- Assignment:
Each of the entries below is to be written out exactly, and the images skipped.
⟨
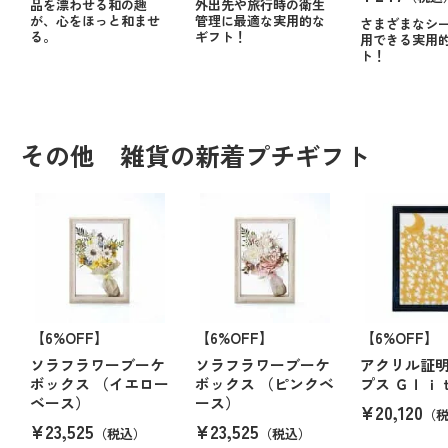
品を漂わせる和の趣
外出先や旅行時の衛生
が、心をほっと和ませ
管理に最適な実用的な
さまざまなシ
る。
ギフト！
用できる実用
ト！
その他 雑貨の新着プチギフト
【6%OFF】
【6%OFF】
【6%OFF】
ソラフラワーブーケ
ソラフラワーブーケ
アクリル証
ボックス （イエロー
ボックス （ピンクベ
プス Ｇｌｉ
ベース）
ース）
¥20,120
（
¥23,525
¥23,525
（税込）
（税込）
⟩
- Task result:
品を漂わせる和の趣
外出先や旅行時の衛生
が、心をほっと和ませ
管理に最適な実用的な
さまざまなシ
る。
ギフト！
用できる実用
ト！
その他 雑貨の新着プチギフト
【6%OFF】
【6%OFF】
【6%OFF】
ソラフラワーブーケ
ソラフラワーブーケ
アクリル証
ボックス （イエロー
ボックス （ピンクベ
プス Ｇｌｉ
ベース）
ース）
¥20,120
（
¥23,525
¥23,525
（税込）
（税込）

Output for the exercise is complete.